### DATA IN THIS EXERCISE
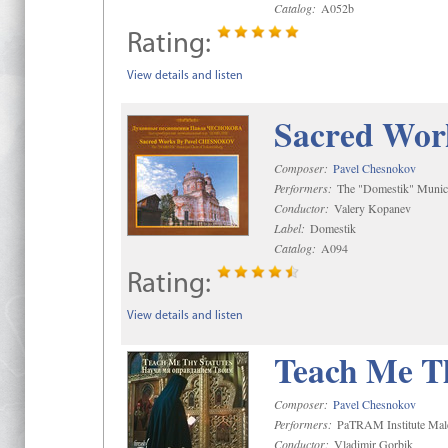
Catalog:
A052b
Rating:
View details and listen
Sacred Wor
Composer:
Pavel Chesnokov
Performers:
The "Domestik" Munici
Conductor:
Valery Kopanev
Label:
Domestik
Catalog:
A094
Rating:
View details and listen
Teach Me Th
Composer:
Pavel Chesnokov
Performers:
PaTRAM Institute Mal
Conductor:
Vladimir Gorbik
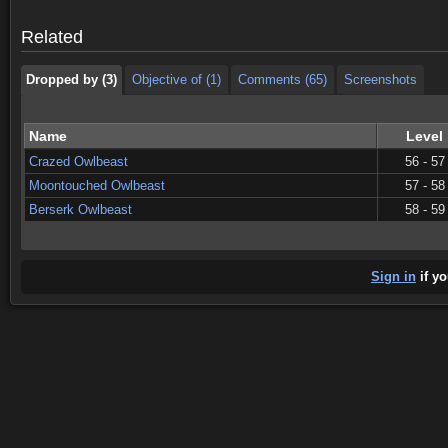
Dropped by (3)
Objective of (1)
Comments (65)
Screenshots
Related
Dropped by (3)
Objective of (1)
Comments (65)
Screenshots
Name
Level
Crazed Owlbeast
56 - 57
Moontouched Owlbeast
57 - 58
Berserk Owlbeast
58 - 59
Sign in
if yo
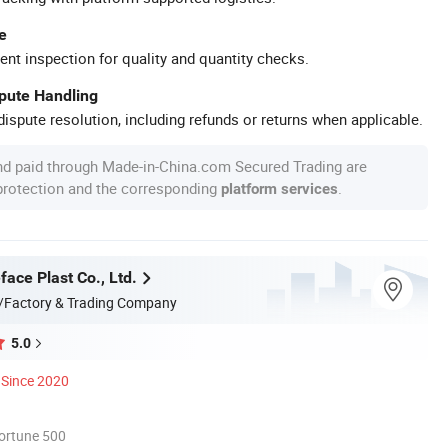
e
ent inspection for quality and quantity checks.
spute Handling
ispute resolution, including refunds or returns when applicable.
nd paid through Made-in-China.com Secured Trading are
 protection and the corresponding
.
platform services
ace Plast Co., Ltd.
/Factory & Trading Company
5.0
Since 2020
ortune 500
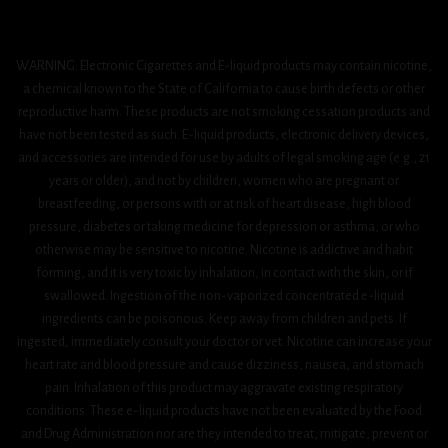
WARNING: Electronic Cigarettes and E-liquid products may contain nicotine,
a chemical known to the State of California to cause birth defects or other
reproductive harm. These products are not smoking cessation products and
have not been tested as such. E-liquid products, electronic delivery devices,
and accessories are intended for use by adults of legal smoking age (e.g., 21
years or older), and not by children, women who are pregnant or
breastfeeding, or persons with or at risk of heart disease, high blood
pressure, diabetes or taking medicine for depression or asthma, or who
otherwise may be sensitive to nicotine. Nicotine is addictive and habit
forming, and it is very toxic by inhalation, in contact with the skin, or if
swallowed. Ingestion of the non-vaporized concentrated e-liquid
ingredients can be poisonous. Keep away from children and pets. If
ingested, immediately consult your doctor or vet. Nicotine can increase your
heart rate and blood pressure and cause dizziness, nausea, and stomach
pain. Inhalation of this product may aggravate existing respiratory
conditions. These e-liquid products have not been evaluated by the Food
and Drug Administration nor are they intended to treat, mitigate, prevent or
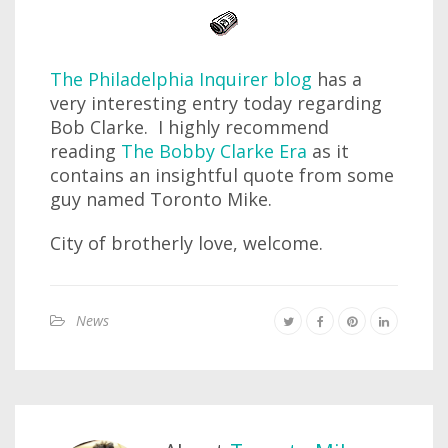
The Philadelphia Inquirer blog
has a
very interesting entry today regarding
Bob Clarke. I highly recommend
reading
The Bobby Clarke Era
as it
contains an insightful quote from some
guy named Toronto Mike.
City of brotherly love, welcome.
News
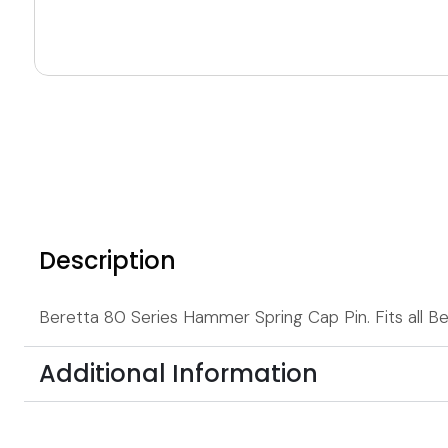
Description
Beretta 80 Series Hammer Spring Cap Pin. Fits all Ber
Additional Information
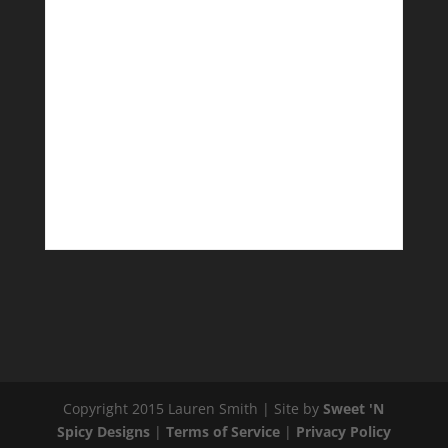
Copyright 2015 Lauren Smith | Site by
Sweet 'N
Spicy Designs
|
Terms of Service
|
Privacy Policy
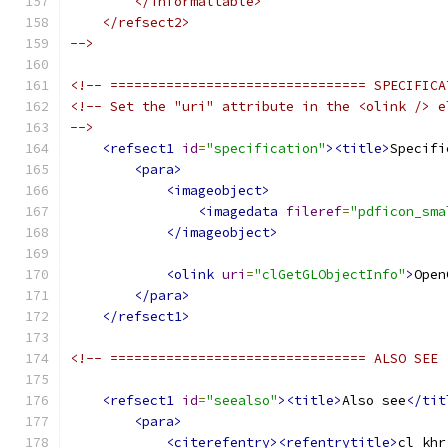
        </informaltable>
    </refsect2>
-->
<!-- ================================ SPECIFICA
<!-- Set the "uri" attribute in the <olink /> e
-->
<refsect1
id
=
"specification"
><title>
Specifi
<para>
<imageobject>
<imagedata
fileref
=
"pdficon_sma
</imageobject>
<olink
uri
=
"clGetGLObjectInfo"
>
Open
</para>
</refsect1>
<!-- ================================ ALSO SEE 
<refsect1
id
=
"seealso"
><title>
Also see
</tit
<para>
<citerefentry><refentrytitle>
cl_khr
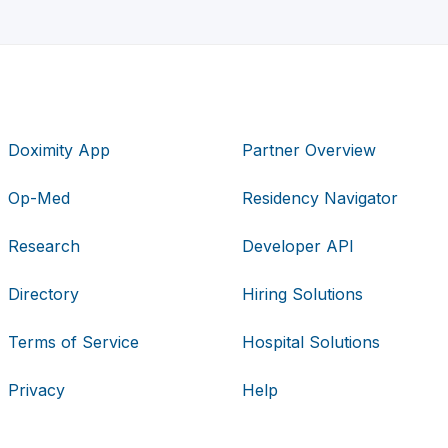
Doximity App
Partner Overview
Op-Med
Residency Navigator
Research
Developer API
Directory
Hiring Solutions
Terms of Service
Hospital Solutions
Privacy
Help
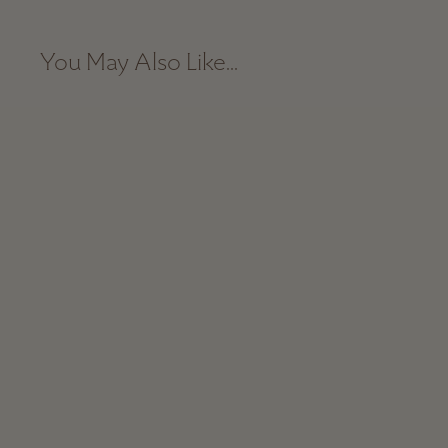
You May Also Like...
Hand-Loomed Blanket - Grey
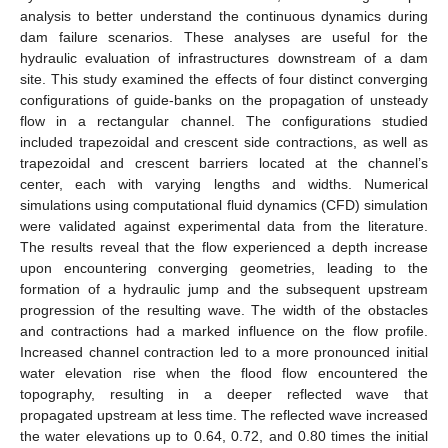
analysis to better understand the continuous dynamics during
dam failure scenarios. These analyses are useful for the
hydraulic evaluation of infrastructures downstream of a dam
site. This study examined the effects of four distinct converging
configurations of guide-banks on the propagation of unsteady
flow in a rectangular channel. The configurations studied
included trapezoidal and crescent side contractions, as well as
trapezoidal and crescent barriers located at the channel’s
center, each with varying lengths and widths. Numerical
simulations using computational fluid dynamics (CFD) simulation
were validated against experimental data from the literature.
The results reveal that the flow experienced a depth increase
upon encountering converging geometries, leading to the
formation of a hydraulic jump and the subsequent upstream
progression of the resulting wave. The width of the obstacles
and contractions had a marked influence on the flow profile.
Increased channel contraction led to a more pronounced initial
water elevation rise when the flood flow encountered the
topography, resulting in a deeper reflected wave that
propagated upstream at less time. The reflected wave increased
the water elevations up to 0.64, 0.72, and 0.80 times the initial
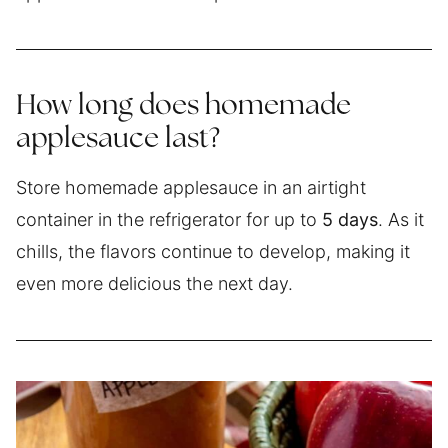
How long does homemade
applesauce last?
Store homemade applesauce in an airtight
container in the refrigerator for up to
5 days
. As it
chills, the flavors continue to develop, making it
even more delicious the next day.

### ACTIVITY
Examine the listing and say how many of its lines contain the string "Solutions". Give the number alone.

### EXPECTED ANSWER
2